What you will do »
The lines wanted run from the first one below through the one with "kapcsolatban". Return them exactly.

Material for this task »
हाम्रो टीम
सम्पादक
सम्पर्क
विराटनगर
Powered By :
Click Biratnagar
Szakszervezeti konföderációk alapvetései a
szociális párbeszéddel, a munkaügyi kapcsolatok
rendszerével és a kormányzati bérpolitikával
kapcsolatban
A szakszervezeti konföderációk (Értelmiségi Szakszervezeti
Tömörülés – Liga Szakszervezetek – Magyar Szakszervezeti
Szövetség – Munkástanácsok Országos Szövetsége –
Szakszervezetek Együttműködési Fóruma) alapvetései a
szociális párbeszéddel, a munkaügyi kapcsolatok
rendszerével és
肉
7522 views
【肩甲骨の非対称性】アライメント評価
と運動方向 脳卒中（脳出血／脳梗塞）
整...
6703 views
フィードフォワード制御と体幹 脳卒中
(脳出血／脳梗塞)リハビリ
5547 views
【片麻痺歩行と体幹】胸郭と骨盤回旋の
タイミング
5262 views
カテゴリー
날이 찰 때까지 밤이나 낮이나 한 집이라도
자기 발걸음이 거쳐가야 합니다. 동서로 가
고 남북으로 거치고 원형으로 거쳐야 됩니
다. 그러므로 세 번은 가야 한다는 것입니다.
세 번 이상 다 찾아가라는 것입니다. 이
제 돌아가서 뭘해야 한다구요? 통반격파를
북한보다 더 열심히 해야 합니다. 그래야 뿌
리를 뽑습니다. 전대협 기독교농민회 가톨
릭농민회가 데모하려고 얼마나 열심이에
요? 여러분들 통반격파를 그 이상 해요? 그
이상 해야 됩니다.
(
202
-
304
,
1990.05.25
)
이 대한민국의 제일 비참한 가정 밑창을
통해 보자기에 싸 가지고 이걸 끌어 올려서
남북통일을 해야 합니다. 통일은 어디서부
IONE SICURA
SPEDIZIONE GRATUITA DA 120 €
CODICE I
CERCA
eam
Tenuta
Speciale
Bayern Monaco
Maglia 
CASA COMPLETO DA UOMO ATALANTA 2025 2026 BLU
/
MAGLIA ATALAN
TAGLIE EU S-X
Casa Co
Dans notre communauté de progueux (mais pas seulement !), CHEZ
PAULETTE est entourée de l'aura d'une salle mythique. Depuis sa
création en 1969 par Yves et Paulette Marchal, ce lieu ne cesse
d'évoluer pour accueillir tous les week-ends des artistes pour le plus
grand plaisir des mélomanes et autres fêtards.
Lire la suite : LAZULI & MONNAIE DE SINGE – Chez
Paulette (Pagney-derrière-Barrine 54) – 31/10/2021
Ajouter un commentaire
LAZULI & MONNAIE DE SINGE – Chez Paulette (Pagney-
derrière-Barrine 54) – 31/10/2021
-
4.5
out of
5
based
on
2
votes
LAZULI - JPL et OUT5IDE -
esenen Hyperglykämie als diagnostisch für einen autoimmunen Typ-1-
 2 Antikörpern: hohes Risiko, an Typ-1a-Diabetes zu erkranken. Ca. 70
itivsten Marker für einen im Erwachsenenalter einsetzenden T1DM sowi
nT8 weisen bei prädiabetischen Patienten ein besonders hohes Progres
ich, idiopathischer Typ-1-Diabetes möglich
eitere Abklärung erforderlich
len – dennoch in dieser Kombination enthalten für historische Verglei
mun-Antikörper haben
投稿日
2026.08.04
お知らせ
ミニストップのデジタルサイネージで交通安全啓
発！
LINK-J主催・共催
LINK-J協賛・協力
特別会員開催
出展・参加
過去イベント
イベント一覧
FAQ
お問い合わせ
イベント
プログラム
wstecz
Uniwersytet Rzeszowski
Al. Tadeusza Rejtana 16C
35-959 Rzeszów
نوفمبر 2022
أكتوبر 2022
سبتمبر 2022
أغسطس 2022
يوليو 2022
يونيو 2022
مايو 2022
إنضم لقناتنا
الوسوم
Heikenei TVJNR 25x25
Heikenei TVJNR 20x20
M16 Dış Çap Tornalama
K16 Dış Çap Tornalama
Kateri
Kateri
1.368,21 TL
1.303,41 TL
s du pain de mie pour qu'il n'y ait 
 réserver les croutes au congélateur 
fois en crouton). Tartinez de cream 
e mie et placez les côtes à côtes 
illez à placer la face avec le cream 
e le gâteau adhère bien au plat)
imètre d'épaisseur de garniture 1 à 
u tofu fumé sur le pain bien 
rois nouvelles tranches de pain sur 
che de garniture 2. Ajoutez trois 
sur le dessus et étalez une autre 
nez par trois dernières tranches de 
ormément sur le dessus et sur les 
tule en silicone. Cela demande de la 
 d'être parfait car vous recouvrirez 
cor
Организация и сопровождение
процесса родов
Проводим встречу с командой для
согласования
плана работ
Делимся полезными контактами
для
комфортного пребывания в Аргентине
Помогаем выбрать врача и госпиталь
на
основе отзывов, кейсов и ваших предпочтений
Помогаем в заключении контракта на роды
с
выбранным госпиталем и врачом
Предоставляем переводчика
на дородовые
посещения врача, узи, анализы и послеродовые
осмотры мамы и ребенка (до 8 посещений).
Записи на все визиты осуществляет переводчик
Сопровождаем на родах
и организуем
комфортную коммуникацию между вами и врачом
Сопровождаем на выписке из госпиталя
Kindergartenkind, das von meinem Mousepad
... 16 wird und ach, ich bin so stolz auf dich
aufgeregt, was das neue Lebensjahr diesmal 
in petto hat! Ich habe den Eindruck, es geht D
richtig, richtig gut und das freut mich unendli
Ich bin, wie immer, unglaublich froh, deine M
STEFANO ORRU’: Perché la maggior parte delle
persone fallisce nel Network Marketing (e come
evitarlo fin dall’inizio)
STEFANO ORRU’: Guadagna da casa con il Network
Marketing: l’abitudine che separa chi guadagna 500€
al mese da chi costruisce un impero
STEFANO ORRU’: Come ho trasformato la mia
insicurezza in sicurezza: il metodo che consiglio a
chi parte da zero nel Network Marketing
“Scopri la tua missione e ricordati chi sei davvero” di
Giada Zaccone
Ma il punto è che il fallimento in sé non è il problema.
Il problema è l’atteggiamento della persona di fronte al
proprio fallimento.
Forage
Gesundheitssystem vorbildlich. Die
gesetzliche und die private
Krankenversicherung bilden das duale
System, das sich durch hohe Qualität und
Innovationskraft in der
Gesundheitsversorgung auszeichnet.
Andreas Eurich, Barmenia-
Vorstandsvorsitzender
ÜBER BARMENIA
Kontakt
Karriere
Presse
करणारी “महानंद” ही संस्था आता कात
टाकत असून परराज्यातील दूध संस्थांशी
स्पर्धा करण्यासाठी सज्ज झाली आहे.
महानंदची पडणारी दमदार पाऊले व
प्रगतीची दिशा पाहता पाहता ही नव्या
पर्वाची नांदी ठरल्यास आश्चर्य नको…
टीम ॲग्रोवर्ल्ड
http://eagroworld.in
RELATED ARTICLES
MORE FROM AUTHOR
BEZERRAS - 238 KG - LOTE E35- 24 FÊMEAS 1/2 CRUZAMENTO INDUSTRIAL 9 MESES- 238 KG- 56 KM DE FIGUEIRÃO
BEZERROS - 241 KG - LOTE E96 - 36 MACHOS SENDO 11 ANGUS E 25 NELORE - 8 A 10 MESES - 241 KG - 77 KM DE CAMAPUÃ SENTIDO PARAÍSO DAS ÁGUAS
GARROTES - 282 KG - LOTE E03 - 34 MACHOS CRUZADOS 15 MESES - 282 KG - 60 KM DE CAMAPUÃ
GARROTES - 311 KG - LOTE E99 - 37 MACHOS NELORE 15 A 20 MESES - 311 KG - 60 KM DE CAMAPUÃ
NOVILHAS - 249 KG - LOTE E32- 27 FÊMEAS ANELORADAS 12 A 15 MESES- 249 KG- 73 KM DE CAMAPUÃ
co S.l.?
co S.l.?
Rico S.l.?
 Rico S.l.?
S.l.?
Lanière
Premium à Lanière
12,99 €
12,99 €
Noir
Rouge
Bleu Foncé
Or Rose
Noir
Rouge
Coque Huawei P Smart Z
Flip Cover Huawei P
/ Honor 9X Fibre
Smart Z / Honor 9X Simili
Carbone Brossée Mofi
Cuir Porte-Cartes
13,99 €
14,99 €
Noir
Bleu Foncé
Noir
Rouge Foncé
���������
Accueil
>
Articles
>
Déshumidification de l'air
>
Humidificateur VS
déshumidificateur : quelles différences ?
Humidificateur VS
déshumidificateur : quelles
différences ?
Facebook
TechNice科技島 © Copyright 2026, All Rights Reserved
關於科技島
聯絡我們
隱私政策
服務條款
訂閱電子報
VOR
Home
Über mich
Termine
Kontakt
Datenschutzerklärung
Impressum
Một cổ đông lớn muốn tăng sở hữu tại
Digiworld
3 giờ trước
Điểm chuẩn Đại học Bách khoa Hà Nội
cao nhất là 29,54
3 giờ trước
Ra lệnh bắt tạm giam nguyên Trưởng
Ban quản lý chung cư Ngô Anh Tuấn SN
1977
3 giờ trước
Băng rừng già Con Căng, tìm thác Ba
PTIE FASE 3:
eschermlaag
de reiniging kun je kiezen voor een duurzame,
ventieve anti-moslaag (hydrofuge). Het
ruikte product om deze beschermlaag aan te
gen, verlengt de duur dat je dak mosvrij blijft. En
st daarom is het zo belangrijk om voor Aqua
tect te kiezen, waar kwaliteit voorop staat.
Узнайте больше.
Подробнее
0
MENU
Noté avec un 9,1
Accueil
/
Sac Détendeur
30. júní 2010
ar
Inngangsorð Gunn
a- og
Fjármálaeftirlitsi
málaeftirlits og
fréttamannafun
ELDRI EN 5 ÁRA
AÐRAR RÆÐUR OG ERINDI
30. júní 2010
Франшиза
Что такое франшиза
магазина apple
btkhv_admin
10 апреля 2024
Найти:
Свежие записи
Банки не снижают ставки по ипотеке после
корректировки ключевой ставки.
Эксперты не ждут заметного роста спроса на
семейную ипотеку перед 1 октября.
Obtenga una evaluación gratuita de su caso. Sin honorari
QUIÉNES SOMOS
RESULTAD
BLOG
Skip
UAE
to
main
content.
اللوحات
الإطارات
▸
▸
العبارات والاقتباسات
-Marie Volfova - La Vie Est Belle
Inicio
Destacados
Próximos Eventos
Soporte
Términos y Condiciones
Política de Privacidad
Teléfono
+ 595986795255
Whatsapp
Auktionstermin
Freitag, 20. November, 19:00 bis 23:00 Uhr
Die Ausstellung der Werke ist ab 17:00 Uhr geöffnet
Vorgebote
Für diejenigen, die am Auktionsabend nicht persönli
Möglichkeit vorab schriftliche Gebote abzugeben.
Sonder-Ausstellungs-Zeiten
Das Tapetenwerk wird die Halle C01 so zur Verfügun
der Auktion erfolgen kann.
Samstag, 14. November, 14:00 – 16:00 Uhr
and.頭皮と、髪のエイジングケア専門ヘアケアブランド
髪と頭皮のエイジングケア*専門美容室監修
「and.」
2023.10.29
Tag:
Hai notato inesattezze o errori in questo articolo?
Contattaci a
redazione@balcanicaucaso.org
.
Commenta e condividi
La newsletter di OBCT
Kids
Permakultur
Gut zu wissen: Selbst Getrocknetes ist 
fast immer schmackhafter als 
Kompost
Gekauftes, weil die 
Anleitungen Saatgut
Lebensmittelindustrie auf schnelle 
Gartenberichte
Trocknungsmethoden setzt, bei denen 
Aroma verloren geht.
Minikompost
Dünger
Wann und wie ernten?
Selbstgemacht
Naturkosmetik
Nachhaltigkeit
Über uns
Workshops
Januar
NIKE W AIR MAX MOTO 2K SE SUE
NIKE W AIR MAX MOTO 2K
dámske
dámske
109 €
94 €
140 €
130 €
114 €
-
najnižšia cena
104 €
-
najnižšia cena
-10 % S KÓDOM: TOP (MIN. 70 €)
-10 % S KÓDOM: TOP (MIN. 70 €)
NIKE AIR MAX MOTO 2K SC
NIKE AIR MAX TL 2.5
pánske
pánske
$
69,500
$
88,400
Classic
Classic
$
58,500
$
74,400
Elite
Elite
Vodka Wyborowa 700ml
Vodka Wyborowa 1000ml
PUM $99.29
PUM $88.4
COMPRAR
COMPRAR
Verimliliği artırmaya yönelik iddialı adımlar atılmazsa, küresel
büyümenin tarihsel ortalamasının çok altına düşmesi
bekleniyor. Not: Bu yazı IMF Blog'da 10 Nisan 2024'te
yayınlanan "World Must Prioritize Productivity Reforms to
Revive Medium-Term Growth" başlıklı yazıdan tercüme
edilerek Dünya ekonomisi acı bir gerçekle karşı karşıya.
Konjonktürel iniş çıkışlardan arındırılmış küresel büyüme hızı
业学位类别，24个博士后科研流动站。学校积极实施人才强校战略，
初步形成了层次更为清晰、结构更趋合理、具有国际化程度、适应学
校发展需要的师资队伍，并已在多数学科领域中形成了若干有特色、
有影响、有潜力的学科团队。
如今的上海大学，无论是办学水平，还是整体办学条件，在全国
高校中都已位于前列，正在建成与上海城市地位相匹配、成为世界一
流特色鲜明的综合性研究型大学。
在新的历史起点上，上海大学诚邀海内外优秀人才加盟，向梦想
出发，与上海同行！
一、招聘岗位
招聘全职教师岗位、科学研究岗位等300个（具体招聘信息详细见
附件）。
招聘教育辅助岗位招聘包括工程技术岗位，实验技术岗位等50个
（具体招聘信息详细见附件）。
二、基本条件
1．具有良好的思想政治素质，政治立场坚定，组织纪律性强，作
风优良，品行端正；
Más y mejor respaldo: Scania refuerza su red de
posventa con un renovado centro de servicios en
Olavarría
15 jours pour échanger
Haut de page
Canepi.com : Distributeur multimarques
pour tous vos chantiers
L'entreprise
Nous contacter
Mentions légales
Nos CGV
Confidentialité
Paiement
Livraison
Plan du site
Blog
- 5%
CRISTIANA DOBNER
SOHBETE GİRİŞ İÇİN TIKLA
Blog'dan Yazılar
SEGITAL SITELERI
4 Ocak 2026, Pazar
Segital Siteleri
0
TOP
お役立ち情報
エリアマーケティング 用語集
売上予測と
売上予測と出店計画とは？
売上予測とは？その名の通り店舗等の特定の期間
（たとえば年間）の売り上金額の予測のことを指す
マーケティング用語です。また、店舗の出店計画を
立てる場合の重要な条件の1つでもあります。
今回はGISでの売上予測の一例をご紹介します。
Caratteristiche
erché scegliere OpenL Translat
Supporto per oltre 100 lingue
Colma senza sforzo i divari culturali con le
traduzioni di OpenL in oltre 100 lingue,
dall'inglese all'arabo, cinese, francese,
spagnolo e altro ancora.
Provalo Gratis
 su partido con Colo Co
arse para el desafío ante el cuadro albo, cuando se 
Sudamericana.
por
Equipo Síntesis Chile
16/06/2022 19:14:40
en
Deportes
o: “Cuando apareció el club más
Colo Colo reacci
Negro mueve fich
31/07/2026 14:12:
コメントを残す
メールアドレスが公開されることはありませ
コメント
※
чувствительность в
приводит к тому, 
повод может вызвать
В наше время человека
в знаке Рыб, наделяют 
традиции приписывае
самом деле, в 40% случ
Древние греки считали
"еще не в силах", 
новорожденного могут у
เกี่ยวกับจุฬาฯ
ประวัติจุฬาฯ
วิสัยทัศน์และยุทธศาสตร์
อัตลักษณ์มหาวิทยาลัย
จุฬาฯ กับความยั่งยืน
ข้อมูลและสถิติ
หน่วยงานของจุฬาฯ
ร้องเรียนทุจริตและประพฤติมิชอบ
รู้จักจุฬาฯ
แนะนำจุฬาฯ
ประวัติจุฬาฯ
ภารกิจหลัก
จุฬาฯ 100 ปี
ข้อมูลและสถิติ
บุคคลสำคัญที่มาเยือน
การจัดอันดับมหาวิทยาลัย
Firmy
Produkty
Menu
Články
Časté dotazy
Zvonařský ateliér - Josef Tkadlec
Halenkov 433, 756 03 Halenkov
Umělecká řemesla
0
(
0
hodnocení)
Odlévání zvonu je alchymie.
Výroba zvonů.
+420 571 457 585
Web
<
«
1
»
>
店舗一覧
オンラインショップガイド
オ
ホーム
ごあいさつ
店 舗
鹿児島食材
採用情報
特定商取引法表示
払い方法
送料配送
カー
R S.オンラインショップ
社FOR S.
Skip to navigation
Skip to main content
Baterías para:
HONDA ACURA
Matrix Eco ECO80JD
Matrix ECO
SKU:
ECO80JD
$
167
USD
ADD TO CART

Answer to the problem »
हाम्रो टीम
सम्पादक
सम्पर्क
विराटनगर
Powered By :
Click Biratnagar
Szakszervezeti konföderációk alapvetései a
szociális párbeszéddel, a munkaügyi kapcsolatok
rendszerével és a kormányzati bérpolitikával
kapcsolatban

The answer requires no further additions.